╭─ STORED DATA

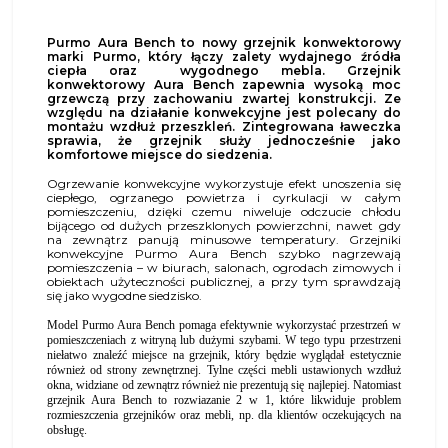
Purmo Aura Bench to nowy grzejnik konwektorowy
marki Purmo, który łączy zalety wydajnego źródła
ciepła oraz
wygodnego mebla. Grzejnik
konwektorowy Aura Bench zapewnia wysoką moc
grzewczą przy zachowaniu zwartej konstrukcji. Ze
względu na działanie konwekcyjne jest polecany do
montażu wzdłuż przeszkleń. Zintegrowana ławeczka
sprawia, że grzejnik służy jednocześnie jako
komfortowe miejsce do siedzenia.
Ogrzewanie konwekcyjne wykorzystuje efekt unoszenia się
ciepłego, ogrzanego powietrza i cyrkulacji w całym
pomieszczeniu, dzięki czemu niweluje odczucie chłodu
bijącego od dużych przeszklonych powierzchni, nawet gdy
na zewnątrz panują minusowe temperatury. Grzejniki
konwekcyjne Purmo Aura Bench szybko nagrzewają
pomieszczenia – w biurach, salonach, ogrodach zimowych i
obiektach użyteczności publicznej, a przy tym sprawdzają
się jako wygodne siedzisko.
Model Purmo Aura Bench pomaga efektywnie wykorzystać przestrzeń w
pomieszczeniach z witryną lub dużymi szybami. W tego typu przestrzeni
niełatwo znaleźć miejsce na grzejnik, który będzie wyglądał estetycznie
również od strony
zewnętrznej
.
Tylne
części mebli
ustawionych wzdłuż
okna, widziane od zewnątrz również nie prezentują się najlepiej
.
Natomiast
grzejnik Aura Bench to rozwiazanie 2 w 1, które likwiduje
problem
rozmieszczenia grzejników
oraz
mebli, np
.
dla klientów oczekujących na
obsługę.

╰─

◆ TASK REQUIREMENTS:
Without copying any picture, repeat all of the entries exactly.

◆ SOLUTION BELOW:
Purmo Aura Bench to nowy grzejnik konwektorowy
marki Purmo, który łączy zalety wydajnego źródła
ciepła oraz
wygodnego mebla. Grzejnik
konwektorowy Aura Bench zapewnia wysoką moc
grzewczą przy zachowaniu zwartej konstrukcji. Ze
względu na działanie konwekcyjne jest polecany do
montażu wzdłuż przeszkleń. Zintegrowana ławeczka
sprawia, że grzejnik służy jednocześnie jako
komfortowe miejsce do siedzenia.
Ogrzewanie konwekcyjne wykorzystuje efekt unoszenia się
ciepłego, ogrzanego powietrza i cyrkulacji w całym
pomieszczeniu, dzięki czemu niweluje odczucie chłodu
bijącego od dużych przeszklonych powierzchni, nawet gdy
na zewnątrz panują minusowe temperatury. Grzejniki
konwekcyjne Purmo Aura Bench szybko nagrzewają
pomieszczenia – w biurach, salonach, ogrodach zimowych i
obiektach użyteczności publicznej, a przy tym sprawdzają
się jako wygodne siedzisko.
Model Purmo Aura Bench pomaga efektywnie wykorzystać przestrzeń w
pomieszczeniach z witryną lub dużymi szybami. W tego typu przestrzeni
niełatwo znaleźć miejsce na grzejnik, który będzie wyglądał estetycznie
również od strony
zewnętrznej
.
Tylne
części mebli
ustawionych wzdłuż
okna, widziane od zewnątrz również nie prezentują się najlepiej
.
Natomiast
grzejnik Aura Bench to rozwiazanie 2 w 1, które likwiduje
problem
rozmieszczenia grzejników
oraz
mebli, np
.
dla klientów oczekujących na
obsługę.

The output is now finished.